» **Work instruction**: Scan the entries below and give the number of lines containing "маърифат", with no accompanying words.
++++ Exercise inputs
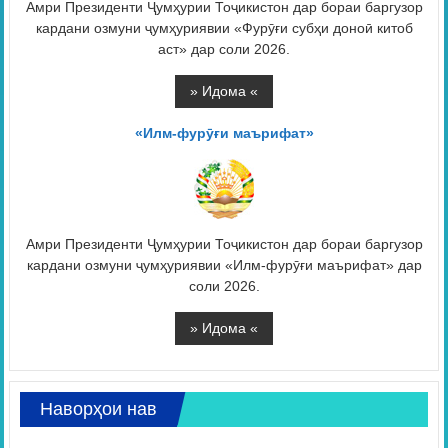
Амри Президенти Ҷумҳурии Тоҷикистон дар бораи баргузор
кардани озмуни ҷумҳуриявии «Фурӯғи субҳи доноӣ китоб
аст» дар соли 2026.
«Илм-фурӯғи маърифат»
Амри Президенти Ҷумҳурии Тоҷикистон дар бораи баргузор
кардани озмуни ҷумҳуриявии «Илм-фурӯғи маърифат» дар
соли 2026.
Наворҳои нав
++++++++
» **Exercise solution**: 2